The best way to describe this is through an example. Say the government introduces a 20% tax on milk. Before the tax, grocery stores were selling milk at $3/gal and so now they must increase the price to $3.60/gal. Many individuals will still buy milk, but there will be some that get pushed out of the market for milk by this increase. The revenue lost because of these people deciding not to buy milk at a higher price contributes to the deadweight loss.
Additionally, money has a multiplying effect. So when funds are taken out of the economy (those consumers not buying milk), the deadweight loss is actually larger than the initial effect. The grocery store uses the revenue from their milk sales to pay employees, buy supplies, invest, and expand. Then their employees and suppliers use the grocery store’s money to spend on their employees and investments. This process continues on down the line and is essential to the growth and overall health of an economy. The money from the consumers that chose not to buy milk, is then not shared through this chain as it otherwise would have been, making the deadweight loss effect even greater.
Additionally, taxes decrease business’ margins. If taxes continue to increase, the lost revenue from individuals leaving the market may make it harder for some firms to pay their bills causing bankruptcy. Bankruptcies are a natural part of a free economy, however, this deadweight loss effect may push a few more firms off the edge that may have otherwise survived. These layoffs and losses of economic players also add to the long-term effects of levying taxes.
Conversely, taxes do have benefits on an economic basis as well. Pooling citizens’ money together can sometimes create economic efficiencies that would not have been achieved otherwise. Common examples of this are social security, the military, and even the government itself. Also, tariffs are used many times to protect domestic companies. The idea is that taxing foreign goods will increase the price of products abroad, which increases demand for products domestically (global benefit goes down, while domestic benefit goes up).

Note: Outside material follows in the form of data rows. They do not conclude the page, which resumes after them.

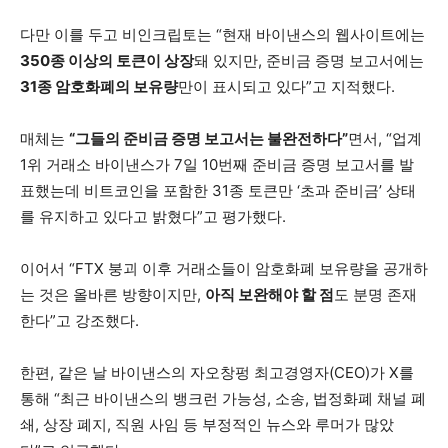
다만 이를 두고 비인크립토는 “현재 바이낸스의 웹사이트에는
350종 이상의 토큰이 상장
돼 있지만, 준비금 증명 보고서에는
31종 암호화폐의 보유량
만이 표시되고 있다”고 지적했다.
매체는
“그들의 준비금 증명 보고서는 불완전하다”
면서, “업계
1위 거래소 바이낸스가 7일 10번째 준비금 증명 보고서를 발
표했는데 비트코인을 포함한 31종 토큰만 ‘초과 준비금’ 상태
를 유지하고 있다고 밝혔다”고 평가했다.
이어서 “FTX 붕괴 이후 거래소들이 암호화폐 보유량을 공개하
는 것은 올바른 방향이지만,
아직 보완해야 할 점
도 분명 존재
한다”고 강조했다.
한편, 같은 날 바이낸스의 자오창펑 최고경영자(CEO)가 X를
통해 “최근 바이낸스의 뱅크런 가능성, 소송, 법정화폐 채널 폐
쇄, 상장 폐지, 직원 사임 등 부정적인 뉴스와 루머가 많았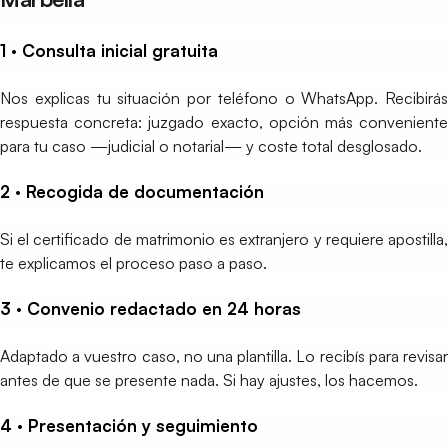
1 · Consulta inicial gratuita
Nos explicas tu situación por teléfono o WhatsApp. Recibirás
respuesta concreta: juzgado exacto, opción más conveniente
para tu caso —judicial o notarial— y coste total desglosado.
2 · Recogida de documentación
Si el certificado de matrimonio es extranjero y requiere apostilla,
te explicamos el proceso paso a paso.
3 · Convenio redactado en 24 horas
Adaptado a vuestro caso, no una plantilla. Lo recibís para revisar
antes de que se presente nada. Si hay ajustes, los hacemos.
4 · Presentación y seguimiento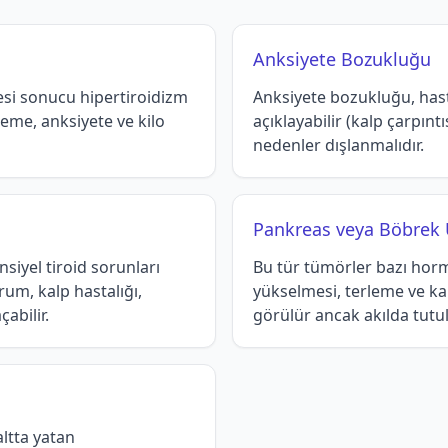
Anksiyete Bozukluğu
esi sonucu hipertiroidizm
Anksiyete bozukluğu, has
rleme, anksiyete ve kilo
açıklayabilir (kalp çarpınt
nedenler dışlanmalıdır.
Pankreas veya Böbrek 
siyel tiroid sorunları
Bu tür tümörler bazı horm
rum, kalp hastalığı,
yükselmesi, terleme ve kal
abilir.
görülür ancak akılda tutul
altta yatan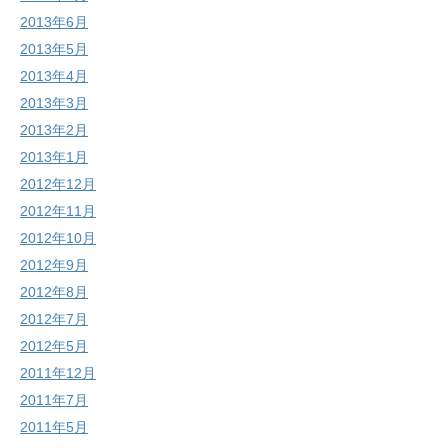
2013年6月
2013年5月
2013年4月
2013年3月
2013年2月
2013年1月
2012年12月
2012年11月
2012年10月
2012年9月
2012年8月
2012年7月
2012年5月
2011年12月
2011年7月
2011年5月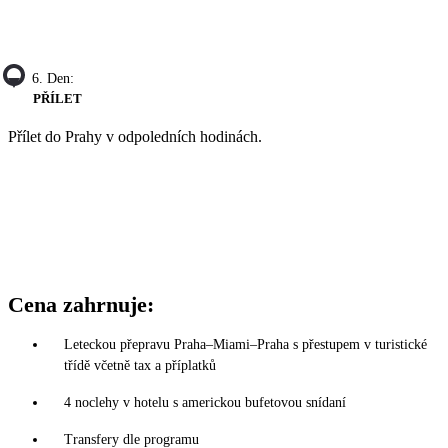
6. Den:
PŘÍLET
Přílet do Prahy v odpoledních hodinách.
Cena zahrnuje:
Leteckou přepravu Praha–Miami–Praha s přestupem v turistické
třídě včetně tax a příplatků
4 noclehy v hotelu s americkou bufetovou snídaní
Transfery dle programu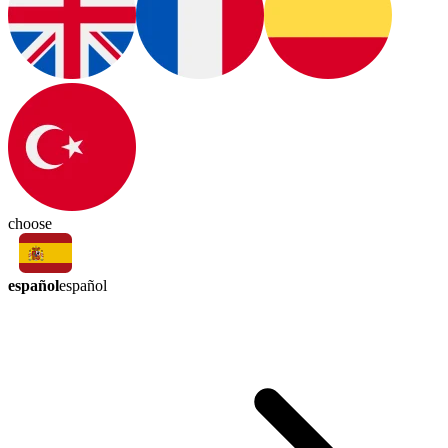
choose
español
español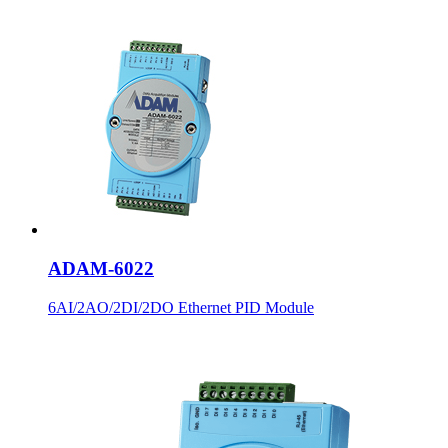
ADAM-6022
6AI/2AO/2DI/2DO Ethernet PID Module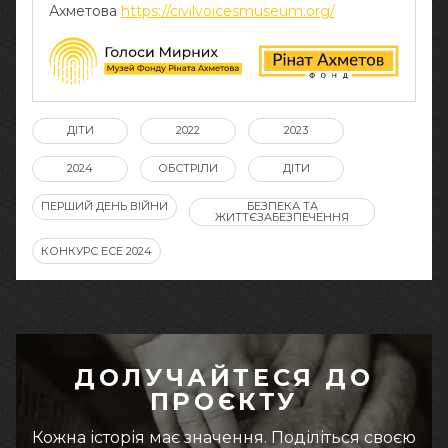
Ахметова
https://civilvoicesmuseum.org/
ДІТИ
2022
2023
2024
ОБСТРІЛИ
ДІТИ
ПЕРШИЙ ДЕНЬ ВІЙНИ
БЕЗПЕКА ТА
ЖИТТЄЗАБЕЗПЕЧЕННЯ
КОНКУРС ЕСЕ 2024
ДОЛУЧАЙТЕСЯ ДО
ПРОЄКТУ
Кожна історія має значення. Поділіться своєю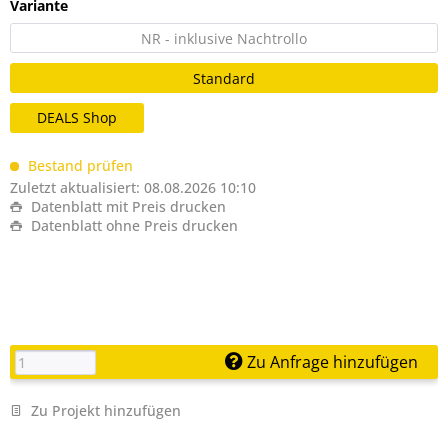
Variante
NR - inklusive Nachtrollo
Standard
DEALS Shop
Bestand prüfen
Zuletzt aktualisiert: 08.08.2026 10:10
Datenblatt mit Preis drucken
Datenblatt ohne Preis drucken
Zu Anfrage hinzufügen
Zu Projekt hinzufügen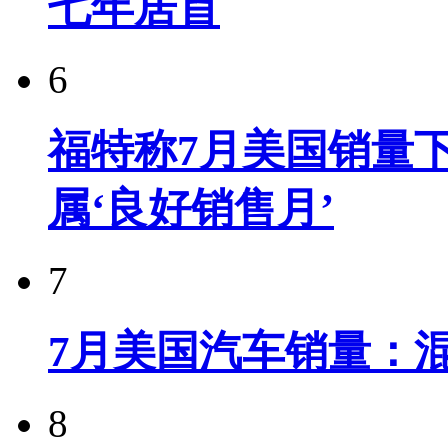
七年居首
6
福特称7月美国销量下
属‘良好销售月’
7
7月美国汽车销量：
8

In many cases, taxes are issued knowing full well that there will be negative economic consequences, but that the social benefits will outweigh them. An example of this is putting a tax on tobacco products. In this case, the government is counting on the deadweight loss to hopefully push individuals out of the market for tobacco. The idea is that the social benefits of less tobacco users outweigh the economic loss in products sold.
Taxes or any government policies should be implemented based on the overall net benefit to society, of which, the economic result is just one part. The true amount that deadweight losses have on a real-life economy is hard to measure with so many moving parts. All of the examples used in this article assume these changes are made in a vacuum and everything else is equal. This is obviously not the case when considering the scale under which global economies work. Nonetheless, virtually all economists agree that in a free market, taxes create inefficiencies in markets and economies. The division we see between politicians, citizens, or any individual, occurs when deciding if the overall net benefits of a specific tax, outweighs the cost. At Anchor Bay, we don’t worry about things that are out of our control. But we do pay specific attention to taxes and their effects on economies and markets. These considerations lead to portfolio adjustments that help keep your accounts in line with their individualized goals.